The family gave up their life on Catalina
and boarded a ferry for the mainland, renting a townhouse in Huntington Beach,
Calif. "We were devastated," Jane said. "We were going to retire there.
Jane turned to singing Manilow songs along
with her CDs. Her stage is her minivan and her audience is her children, now
including Jacob, 3. She guesses that's how Steven learned the words of the
soft-rock legend.
The first time Steven requested "Manilow,
Manilow" they were driving in the van. "I thought he said `manhole.' I said,
`What the heck?' When she figured out he was asking for Barry, her husband
popped the CD in. "I looked back at him and his face just lit up. You'd think he
just walked into a candy store.
After that, his mom put a boombox on the
floor in the corner of her bedroom along with some CDs, like "Manilow Sings
Sinatra." When Steven wants to, he can go there and play the songs. His favorite
is "Ultimate Manilow," 20 hits from the `70s and `80s.

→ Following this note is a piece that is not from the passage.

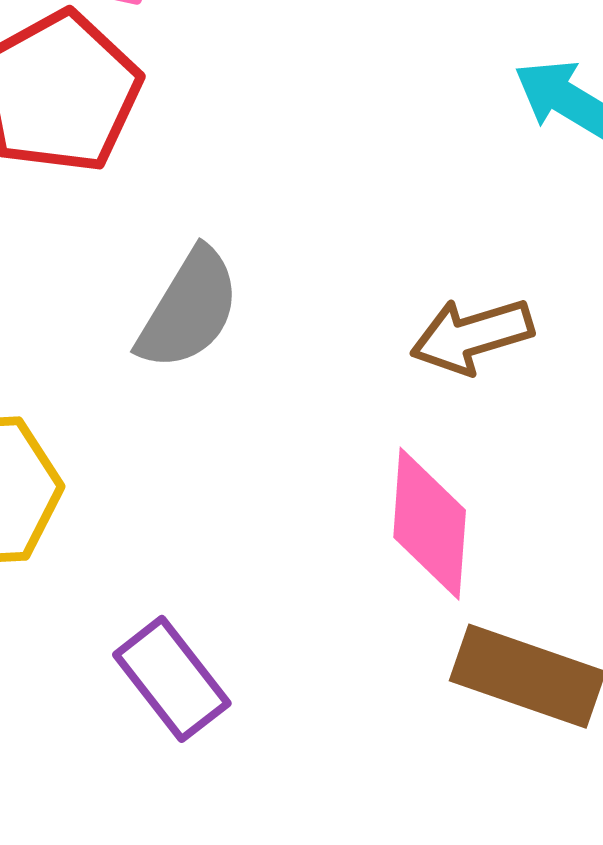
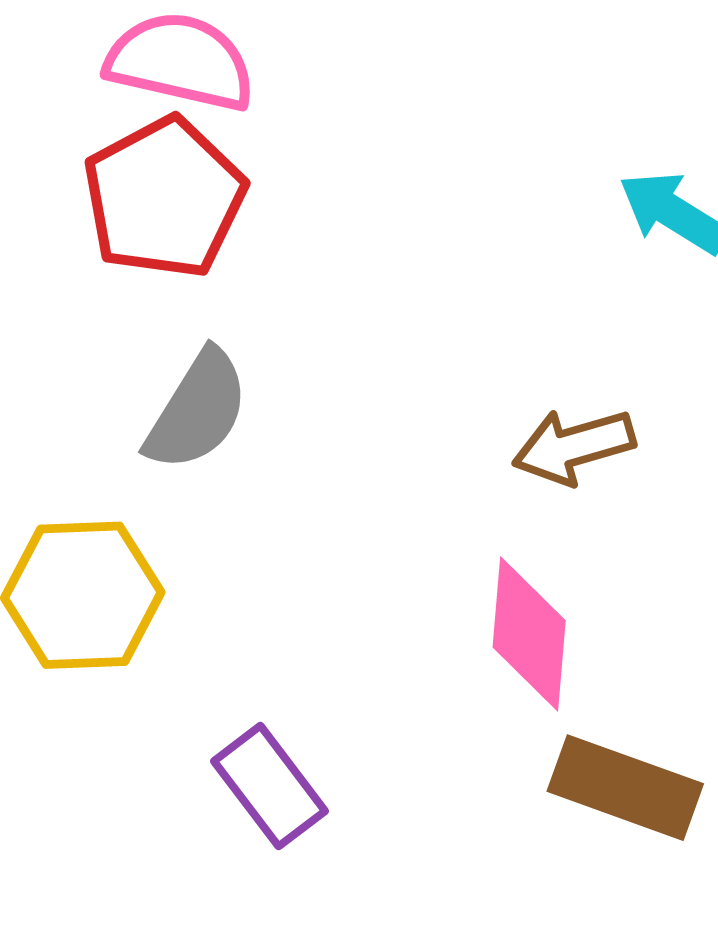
gray semicircle: (189, 309) -> (197, 410), moved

Steven's current favorite song is "It's a
Miracle." He listens to the song over and over, often stopping after the piano
intro to start it over again. Sometimes he sings along.
Jane recently shared the news with
Steven's teacher at Pleasant View Elementary School in Huntington Beach where he
is in a class for children with special needs. Encouraged, his teacher has
incorporated Barry into the boy's routine.
She laminated a picture of the
softly-lighted showman and taped it to Steven's "request board." The board is a
positive-reinforcement device.
A typical board is divided in half. On one
side might be the word "first" and under that a picture of a dog; On the other
side the word "then" and a picture of a fruit snack. In other words, say "dog,"
and you'll get a snack.
On Steven's board, Barry's photo is
permanently pasted under the word "then." In other words, say "dog," and you'll
get to hear a Barry Manilow song.
Steven gets to walk over to a couch, clap
on a set of headphones - and spin a Manilow song on the boombox.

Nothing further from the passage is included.